== Segment start ==

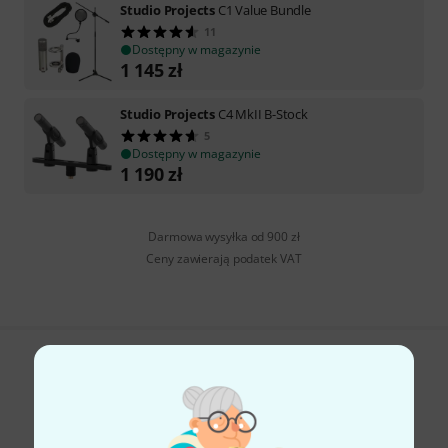
Studio Projects
C1 Value Bundle
11
Dostępny w magazynie
1 145
zł
Studio Projects
C4 MkII B-Stock
5
Dostępny w magazynie
1 190
zł
Darmowa wysyłka od 900 zł
Ceny zawierają podatek VAT
Czy podoba Ci się to co widzisz?
Udostępnij
Pomoc i opinie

== Segment end ==

**What this task involves**:
Transcribe all of the lines above exactly as given. The pictures stay out.

**Answer below**:
Studio Projects
C1 Value Bundle
11
Dostępny w magazynie
1 145
zł
Studio Projects
C4 MkII B-Stock
5
Dostępny w magazynie
1 190
zł
Darmowa wysyłka od 900 zł
Ceny zawierają podatek VAT
Czy podoba Ci się to co widzisz?
Udostępnij
Pomoc i opinie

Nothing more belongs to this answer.